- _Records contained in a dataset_
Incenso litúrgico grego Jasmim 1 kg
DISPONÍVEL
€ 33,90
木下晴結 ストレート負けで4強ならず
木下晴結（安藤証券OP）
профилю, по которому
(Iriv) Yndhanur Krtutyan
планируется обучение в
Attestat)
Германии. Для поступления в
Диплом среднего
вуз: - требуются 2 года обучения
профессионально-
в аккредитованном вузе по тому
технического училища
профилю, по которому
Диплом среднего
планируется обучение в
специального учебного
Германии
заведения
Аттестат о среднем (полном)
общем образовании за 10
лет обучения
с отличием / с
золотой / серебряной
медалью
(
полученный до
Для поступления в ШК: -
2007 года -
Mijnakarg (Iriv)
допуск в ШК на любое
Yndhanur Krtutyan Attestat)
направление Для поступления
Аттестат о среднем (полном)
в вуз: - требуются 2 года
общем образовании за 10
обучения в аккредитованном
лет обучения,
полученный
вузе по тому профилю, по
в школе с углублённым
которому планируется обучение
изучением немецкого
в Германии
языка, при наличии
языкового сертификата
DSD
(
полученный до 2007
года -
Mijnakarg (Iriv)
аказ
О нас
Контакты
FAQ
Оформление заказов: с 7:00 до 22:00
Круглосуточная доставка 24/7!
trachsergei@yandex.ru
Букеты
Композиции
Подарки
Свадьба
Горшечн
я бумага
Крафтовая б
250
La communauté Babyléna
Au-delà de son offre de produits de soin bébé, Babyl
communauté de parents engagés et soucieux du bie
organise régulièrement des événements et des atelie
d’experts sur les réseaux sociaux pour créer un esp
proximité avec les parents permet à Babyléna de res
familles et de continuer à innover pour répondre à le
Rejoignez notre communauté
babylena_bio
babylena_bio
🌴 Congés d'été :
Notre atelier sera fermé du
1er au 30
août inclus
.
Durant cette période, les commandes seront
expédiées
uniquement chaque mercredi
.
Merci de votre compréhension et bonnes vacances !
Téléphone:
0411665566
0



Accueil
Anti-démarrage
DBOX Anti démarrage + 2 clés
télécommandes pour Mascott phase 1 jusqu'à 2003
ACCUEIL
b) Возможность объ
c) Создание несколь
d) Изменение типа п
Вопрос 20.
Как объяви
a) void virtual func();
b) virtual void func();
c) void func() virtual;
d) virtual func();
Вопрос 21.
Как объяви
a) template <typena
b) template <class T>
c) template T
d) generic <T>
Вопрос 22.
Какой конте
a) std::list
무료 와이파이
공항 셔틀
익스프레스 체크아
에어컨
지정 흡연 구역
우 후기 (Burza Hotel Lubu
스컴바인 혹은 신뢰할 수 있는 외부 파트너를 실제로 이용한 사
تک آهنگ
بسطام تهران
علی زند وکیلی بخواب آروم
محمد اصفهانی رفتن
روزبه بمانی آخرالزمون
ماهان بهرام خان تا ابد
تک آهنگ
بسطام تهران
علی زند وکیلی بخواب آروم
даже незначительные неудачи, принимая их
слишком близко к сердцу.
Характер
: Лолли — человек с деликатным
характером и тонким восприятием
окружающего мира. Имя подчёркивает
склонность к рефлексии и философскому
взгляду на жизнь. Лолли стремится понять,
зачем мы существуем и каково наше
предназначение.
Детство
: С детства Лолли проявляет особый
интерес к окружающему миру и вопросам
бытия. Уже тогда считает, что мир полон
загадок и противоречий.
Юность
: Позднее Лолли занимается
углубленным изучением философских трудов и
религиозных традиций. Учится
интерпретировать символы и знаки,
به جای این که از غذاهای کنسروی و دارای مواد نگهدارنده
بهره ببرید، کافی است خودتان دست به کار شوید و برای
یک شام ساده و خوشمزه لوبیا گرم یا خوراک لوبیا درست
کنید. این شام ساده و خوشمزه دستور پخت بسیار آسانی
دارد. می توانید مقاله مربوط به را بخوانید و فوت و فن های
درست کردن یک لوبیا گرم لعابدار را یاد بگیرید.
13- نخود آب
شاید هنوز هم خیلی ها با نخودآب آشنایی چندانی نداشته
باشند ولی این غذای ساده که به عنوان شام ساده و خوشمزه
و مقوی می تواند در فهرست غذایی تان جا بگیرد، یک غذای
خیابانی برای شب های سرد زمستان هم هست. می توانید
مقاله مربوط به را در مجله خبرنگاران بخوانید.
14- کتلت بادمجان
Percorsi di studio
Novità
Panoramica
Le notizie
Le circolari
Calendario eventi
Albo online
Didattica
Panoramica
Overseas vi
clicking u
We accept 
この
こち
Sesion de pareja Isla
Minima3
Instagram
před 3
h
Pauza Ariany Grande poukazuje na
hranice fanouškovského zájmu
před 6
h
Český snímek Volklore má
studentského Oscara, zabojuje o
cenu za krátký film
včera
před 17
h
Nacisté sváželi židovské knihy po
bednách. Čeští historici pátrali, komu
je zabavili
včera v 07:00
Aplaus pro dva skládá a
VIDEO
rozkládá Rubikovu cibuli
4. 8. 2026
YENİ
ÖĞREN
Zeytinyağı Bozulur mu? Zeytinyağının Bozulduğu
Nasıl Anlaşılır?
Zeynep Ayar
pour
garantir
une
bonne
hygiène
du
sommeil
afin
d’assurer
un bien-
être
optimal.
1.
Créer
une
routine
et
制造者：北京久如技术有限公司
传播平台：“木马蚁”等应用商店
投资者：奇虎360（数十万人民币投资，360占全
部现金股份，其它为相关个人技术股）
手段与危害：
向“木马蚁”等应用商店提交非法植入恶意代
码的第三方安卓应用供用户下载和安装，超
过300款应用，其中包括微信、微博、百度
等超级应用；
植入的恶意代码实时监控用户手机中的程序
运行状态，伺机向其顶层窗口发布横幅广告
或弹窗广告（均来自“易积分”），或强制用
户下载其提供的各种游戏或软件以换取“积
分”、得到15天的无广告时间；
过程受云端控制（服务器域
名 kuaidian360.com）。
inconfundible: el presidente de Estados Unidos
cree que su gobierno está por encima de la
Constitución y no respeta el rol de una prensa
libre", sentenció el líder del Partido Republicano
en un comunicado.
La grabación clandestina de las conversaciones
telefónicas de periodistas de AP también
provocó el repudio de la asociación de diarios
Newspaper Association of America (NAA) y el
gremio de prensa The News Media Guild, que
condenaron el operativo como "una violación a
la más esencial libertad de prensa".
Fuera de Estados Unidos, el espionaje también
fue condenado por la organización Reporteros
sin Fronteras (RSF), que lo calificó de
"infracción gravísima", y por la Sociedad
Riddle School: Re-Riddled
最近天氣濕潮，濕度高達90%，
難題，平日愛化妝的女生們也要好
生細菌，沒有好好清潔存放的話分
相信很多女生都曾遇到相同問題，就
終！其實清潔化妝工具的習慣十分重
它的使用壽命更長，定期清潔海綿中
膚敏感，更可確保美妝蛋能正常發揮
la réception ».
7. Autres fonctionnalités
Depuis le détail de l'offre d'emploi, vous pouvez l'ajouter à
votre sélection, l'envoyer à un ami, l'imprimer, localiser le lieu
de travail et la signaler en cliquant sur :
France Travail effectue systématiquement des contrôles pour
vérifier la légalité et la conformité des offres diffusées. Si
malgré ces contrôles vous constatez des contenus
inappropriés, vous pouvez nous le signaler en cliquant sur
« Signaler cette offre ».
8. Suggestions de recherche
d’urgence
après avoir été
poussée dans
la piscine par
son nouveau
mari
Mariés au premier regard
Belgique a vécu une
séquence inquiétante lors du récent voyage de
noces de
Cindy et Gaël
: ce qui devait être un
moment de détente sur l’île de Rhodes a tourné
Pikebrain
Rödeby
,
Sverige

- _Required action_
Retype the data exactly as it reads.

- _Response for this exercise_
Incenso litúrgico grego Jasmim 1 kg
DISPONÍVEL
€ 33,90
木下晴結 ストレート負けで4強ならず
木下晴結（安藤証券OP）
профилю, по которому
(Iriv) Yndhanur Krtutyan
планируется обучение в
Attestat)
Германии. Для поступления в
Диплом среднего
вуз: - требуются 2 года обучения
профессионально-
в аккредитованном вузе по тому
технического училища
профилю, по которому
Диплом среднего
планируется обучение в
специального учебного
Германии
заведения
Аттестат о среднем (полном)
общем образовании за 10
лет обучения
с отличием / с
золотой / серебряной
медалью
(
полученный до
Для поступления в ШК: -
2007 года -
Mijnakarg (Iriv)
допуск в ШК на любое
Yndhanur Krtutyan Attestat)
направление Для поступления
Аттестат о среднем (полном)
в вуз: - требуются 2 года
общем образовании за 10
обучения в аккредитованном
лет обучения,
полученный
вузе по тому профилю, по
в школе с углублённым
которому планируется обучение
изучением немецкого
в Германии
языка, при наличии
языкового сертификата
DSD
(
полученный до 2007
года -
Mijnakarg (Iriv)
аказ
О нас
Контакты
FAQ
Оформление заказов: с 7:00 до 22:00
Круглосуточная доставка 24/7!
trachsergei@yandex.ru
Букеты
Композиции
Подарки
Свадьба
Горшечн
я бумага
Крафтовая б
250
La communauté Babyléna
Au-delà de son offre de produits de soin bébé, Babyl
communauté de parents engagés et soucieux du bie
organise régulièrement des événements et des atelie
d’experts sur les réseaux sociaux pour créer un esp
proximité avec les parents permet à Babyléna de res
familles et de continuer à innover pour répondre à le
Rejoignez notre communauté
babylena_bio
babylena_bio
🌴 Congés d'été :
Notre atelier sera fermé du
1er au 30
août inclus
.
Durant cette période, les commandes seront
expédiées
uniquement chaque mercredi
.
Merci de votre compréhension et bonnes vacances !
Téléphone:
0411665566
0



Accueil
Anti-démarrage
DBOX Anti démarrage + 2 clés
télécommandes pour Mascott phase 1 jusqu'à 2003
ACCUEIL
b) Возможность объ
c) Создание несколь
d) Изменение типа п
Вопрос 20.
Как объяви
a) void virtual func();
b) virtual void func();
c) void func() virtual;
d) virtual func();
Вопрос 21.
Как объяви
a) template <typena
b) template <class T>
c) template T
d) generic <T>
Вопрос 22.
Какой конте
a) std::list
무료 와이파이
공항 셔틀
익스프레스 체크아
에어컨
지정 흡연 구역
우 후기 (Burza Hotel Lubu
스컴바인 혹은 신뢰할 수 있는 외부 파트너를 실제로 이용한 사
تک آهنگ
بسطام تهران
علی زند وکیلی بخواب آروم
محمد اصفهانی رفتن
روزبه بمانی آخرالزمون
ماهان بهرام خان تا ابد
تک آهنگ
بسطام تهران
علی زند وکیلی بخواب آروم
даже незначительные неудачи, принимая их
слишком близко к сердцу.
Характер
: Лолли — человек с деликатным
характером и тонким восприятием
окружающего мира. Имя подчёркивает
склонность к рефлексии и философскому
взгляду на жизнь. Лолли стремится понять,
зачем мы существуем и каково наше
предназначение.
Детство
: С детства Лолли проявляет особый
интерес к окружающему миру и вопросам
бытия. Уже тогда считает, что мир полон
загадок и противоречий.
Юность
: Позднее Лолли занимается
углубленным изучением философских трудов и
религиозных традиций. Учится
интерпретировать символы и знаки,
به جای این که از غذاهای کنسروی و دارای مواد نگهدارنده
بهره ببرید، کافی است خودتان دست به کار شوید و برای
یک شام ساده و خوشمزه لوبیا گرم یا خوراک لوبیا درست
کنید. این شام ساده و خوشمزه دستور پخت بسیار آسانی
دارد. می توانید مقاله مربوط به را بخوانید و فوت و فن های
درست کردن یک لوبیا گرم لعابدار را یاد بگیرید.
13- نخود آب
شاید هنوز هم خیلی ها با نخودآب آشنایی چندانی نداشته
باشند ولی این غذای ساده که به عنوان شام ساده و خوشمزه
و مقوی می تواند در فهرست غذایی تان جا بگیرد، یک غذای
خیابانی برای شب های سرد زمستان هم هست. می توانید
مقاله مربوط به را در مجله خبرنگاران بخوانید.
14- کتلت بادمجان
Percorsi di studio
Novità
Panoramica
Le notizie
Le circolari
Calendario eventi
Albo online
Didattica
Panoramica
Overseas vi
clicking u
We accept 
この
こち
Sesion de pareja Isla
Minima3
Instagram
před 3
h
Pauza Ariany Grande poukazuje na
hranice fanouškovského zájmu
před 6
h
Český snímek Volklore má
studentského Oscara, zabojuje o
cenu za krátký film
včera
před 17
h
Nacisté sváželi židovské knihy po
bednách. Čeští historici pátrali, komu
je zabavili
včera v 07:00
Aplaus pro dva skládá a
VIDEO
rozkládá Rubikovu cibuli
4. 8. 2026
YENİ
ÖĞREN
Zeytinyağı Bozulur mu? Zeytinyağının Bozulduğu
Nasıl Anlaşılır?
Zeynep Ayar
pour
garantir
une
bonne
hygiène
du
sommeil
afin
d’assurer
un bien-
être
optimal.
1.
Créer
une
routine
et
制造者：北京久如技术有限公司
传播平台：“木马蚁”等应用商店
投资者：奇虎360（数十万人民币投资，360占全
部现金股份，其它为相关个人技术股）
手段与危害：
向“木马蚁”等应用商店提交非法植入恶意代
码的第三方安卓应用供用户下载和安装，超
过300款应用，其中包括微信、微博、百度
等超级应用；
植入的恶意代码实时监控用户手机中的程序
运行状态，伺机向其顶层窗口发布横幅广告
或弹窗广告（均来自“易积分”），或强制用
户下载其提供的各种游戏或软件以换取“积
分”、得到15天的无广告时间；
过程受云端控制（服务器域
名 kuaidian360.com）。
inconfundible: el presidente de Estados Unidos
cree que su gobierno está por encima de la
Constitución y no respeta el rol de una prensa
libre", sentenció el líder del Partido Republicano
en un comunicado.
La grabación clandestina de las conversaciones
telefónicas de periodistas de AP también
provocó el repudio de la asociación de diarios
Newspaper Association of America (NAA) y el
gremio de prensa The News Media Guild, que
condenaron el operativo como "una violación a
la más esencial libertad de prensa".
Fuera de Estados Unidos, el espionaje también
fue condenado por la organización Reporteros
sin Fronteras (RSF), que lo calificó de
"infracción gravísima", y por la Sociedad
Riddle School: Re-Riddled
最近天氣濕潮，濕度高達90%，
難題，平日愛化妝的女生們也要好
生細菌，沒有好好清潔存放的話分
相信很多女生都曾遇到相同問題，就
終！其實清潔化妝工具的習慣十分重
它的使用壽命更長，定期清潔海綿中
膚敏感，更可確保美妝蛋能正常發揮
la réception ».
7. Autres fonctionnalités
Depuis le détail de l'offre d'emploi, vous pouvez l'ajouter à
votre sélection, l'envoyer à un ami, l'imprimer, localiser le lieu
de travail et la signaler en cliquant sur :
France Travail effectue systématiquement des contrôles pour
vérifier la légalité et la conformité des offres diffusées. Si
malgré ces contrôles vous constatez des contenus
inappropriés, vous pouvez nous le signaler en cliquant sur
« Signaler cette offre ».
8. Suggestions de recherche
d’urgence
après avoir été
poussée dans
la piscine par
son nouveau
mari
Mariés au premier regard
Belgique a vécu une
séquence inquiétante lors du récent voyage de
noces de
Cindy et Gaël
: ce qui devait être un
moment de détente sur l’île de Rhodes a tourné
Pikebrain
Rödeby
,
Sverige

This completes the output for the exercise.